This analysis is intended to introduce important early concepts to people who are starting to invest and want to learn about Return on Equity using a real-life example.
SINOPEC Engineering (Group) Co Ltd (HKG:2386) generated a below-average return on equity of 5.4% in the past 12 months, while its industry returned 11.2%. Though 2386’s recent performance is underwhelming, it is useful to understand what ROE is made up of and how it should be interpreted. Knowing these components can change your views on 2386’s below-average returns. Metrics such as financial leverage can impact the level of ROE which in turn can affect the sustainability of 2386’s returns. Let me show you what I mean by this.
Breaking down Return on Equity
Firstly, Return on Equity, or ROE, is simply the percentage of last years’ earning against the book value of shareholders’ equity. An ROE of 5.4% implies HK$0.054 returned on every HK$1 invested, so the higher the return, the better. If investors diversify their portfolio by industry, they may want to maximise their return in the Construction and Engineering sector by investing in the highest returning stock. But this can be misleading as each company has different costs of equity and also varying debt levels, which could artificially push up ROE whilst accumulating high interest expense.
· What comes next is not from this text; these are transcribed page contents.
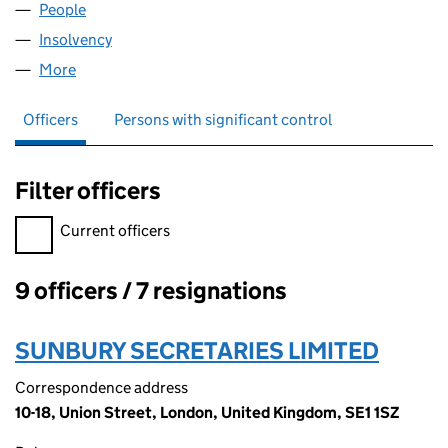
People
for BP KAPUAS II LIMITED (07322081)
Insolvency
for BP KAPUAS II LIMITED (07322081)
More
for BP KAPUAS II LIMITED (07322081)
Officers
Persons with significant control
Filter officers
Filter officers, selecting an input will reload the page.
Current officers
9 officers / 7 resignations
Officers:
SUNBURY SECRETARIES LIMITED
Correspondence address
10-18, Union Street, London, United Kingdom, SE1 1SZ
Return on Equity = Net Profit ÷ Shareholders Equity
Returns are usually compared to costs to measure the efficiency of capital. SINOPEC Engineering (Group)’s cost of equity is 8.4%. Since SINOPEC Engineering (Group)’s return does not cover its cost, with a difference of -3.0%, this means its current use of equity is not efficient and not sustainable. Very simply, SINOPEC Engineering (Group) pays more for its capital than what it generates in return. ROE can be broken down into three different ratios: net profit margin, asset turnover, and financial leverage. This is called the Dupont Formula:
ROE = profit margin × asset turnover × financial leverage
ROE = (annual net profit ÷ sales) × (sales ÷ assets) × (assets ÷ shareholders’ equity)
ROE = annual net profit ÷ shareholders’ equity
Basically, profit margin measures how much of revenue trickles down into earnings which illustrates how efficient the business is with its cost management. Asset turnover reveals how much revenue can be generated from SINOPEC Engineering (Group)’s asset base. Finally, financial leverage will be our main focus today. It shows how much of assets are funded by equity and can show how sustainable the company’s capital structure is. We can determine if SINOPEC Engineering (Group)’s ROE is inflated by borrowing high levels of debt. Generally, a balanced capital structure means its returns will be sustainable over the long run. We can examine this by looking at SINOPEC Engineering (Group)’s debt-to-equity ratio. The ratio currently stands at a sensible 2.2%, meaning SINOPEC Engineering (Group) has not taken on excessive debt to drive its returns. The company is able to produce profit growth without a huge debt burden and still has headroom to grow returns to industry average.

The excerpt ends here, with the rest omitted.